There are lots of places in this process where legislation can just quietly die, even if some notion (establishing a state Board of Busybodies to oversee the Thingamajig Industry) seemingly has gotten enough votes to pass. (The state house version and the state senate version of the bill establishing the state Board of Busybodies to oversee the Thingamajig Industry both passed with wide margins, but the two houses’ bills had various diferences, and the conference committee just couldn’t iron out the differences between them, so looks like nothing will happen until next year at the very soonest.)

If you have a political philosophy which is very heavily concerned with making sure government doesn’t run amok and Bad Things don’t happen, all of this is a feature, not a bug.

As a resident, I see the good side and the bad side of a Unicameral legislature.

On the good side, it is officially “non-partisan.” Naturally it does not really work out that way. People are people. It is pretty efficient and transparent as mentioned in the OP.

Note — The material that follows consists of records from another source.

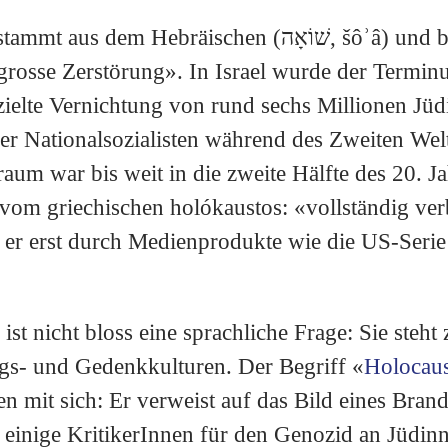
Hebräischen (שׁוֹאָה, šôʾâ) und bedeutet wörtlich
grosse Zerstörung». In Israel wurde der Termin
zielte Vernichtung von rund sechs Millionen Jü
der Nationalsozialisten während des Zweiten Wel
aum war bis weit in die zweite Hälfte des 20. J
(vom griechischen holókaustos: «vollständig ver
 er erst durch Medienprodukte wie die US-Serie
ist nicht bloss eine sprachliche Frage: Sie steht 
gs- und Gedenkkulturen. Der Begriff «
Holocaus
mit sich: Er verweist auf das Bild eines Brand
 einige KritikerInnen für den Genozid an Jüdin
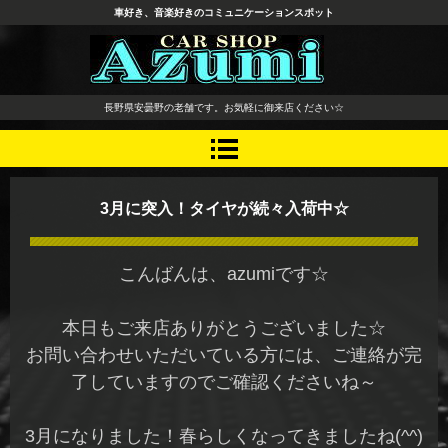
車好き、音楽好きのコミュニケーションスポット
長野県 安曇野市 タイヤ ホ
長野県安曇野の老舗です。お気軽に御来店ください☆
イール デッドニング カーオ
ーディオ レカロシート
3月に突入！タイヤが続々入荷中☆
こんばんは、azumiです☆
本日もご来店ありがとうございました☆
お問い合わせいただいている方には、ご連絡が完
了していますのでご確認くださいね～
3月になりました！春らしくなってきましたね(^^)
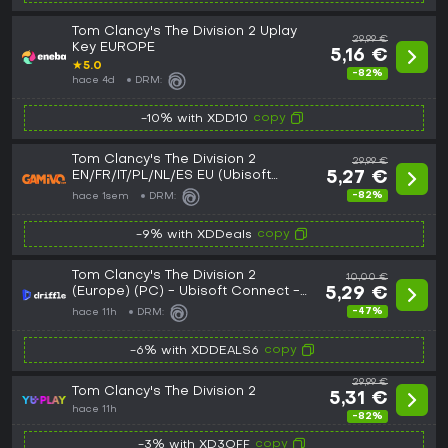
Tom Clancy's The Division 2 Uplay
29,99 €
Key EUROPE
5,16 €
★
5.0
-82%
hace 4d
DRM:
copy
-10% with XDD10
Tom Clancy's The Division 2
29,99 €
EN/FR/IT/PL/NL/ES EU (Ubisoft
5,27 €
Connect)
-82%
hace 1sem
DRM:
copy
-9% with XDDeals
Tom Clancy's The Division 2
10,00 €
(Europe) (PC) - Ubisoft Connect -
5,29 €
Digital Key
-47%
hace 11h
DRM:
copy
-6% with XDDEALS6
29,99 €
Tom Clancy's The Division 2
5,31 €
hace 11h
-82%
copy
-3% with XD3OFF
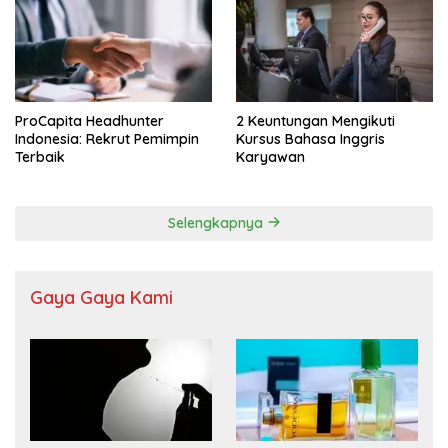
ProCapita Headhunter
2 Keuntungan Mengikuti
Indonesia: Rekrut Pemimpin
Kursus Bahasa Inggris
Terbaik
Karyawan
Selengkapnya
Gaya Gaya Kami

On the bad side, with a single house, there are fewer checks and balances in our legislative process. The filibuster stalls legislation quite often, and there are a few Senators who abuse their power to the detriment of all.

Dave Barry: “Nebraska is the only state with a bicameral legislature, defined as a legislature that bears its young underwater.”

– from Dave Barry’s Only Travel Guide You’ll Ever Need.

The parliaments of the six Australian colonies (later states) and of New Zealand were all established as bicameral.

Queensland (in 1922) and New Zealand (in 1951) subsequently abolished theirs.

And by ‘theirs’ I meant the upper houses of their parliaments.

Methinks you messed up that joke.

You don’t remember correctly. Eleven of the thirteen colonies had bicameral legislatures. With independence, 12 of the 13 states had bicameral legislatures.

State bicamerals have fuck-all to do with the United States Senate. They were created earlier (for the original 13), for mostly different reasons. They weren’t modeled after the United States Senate, because the United States Senate didn’t exist. The later 37 adopted bicamerals in imitation of the original 13, not of Washington.

I explained more when the same question was posed eight months ago.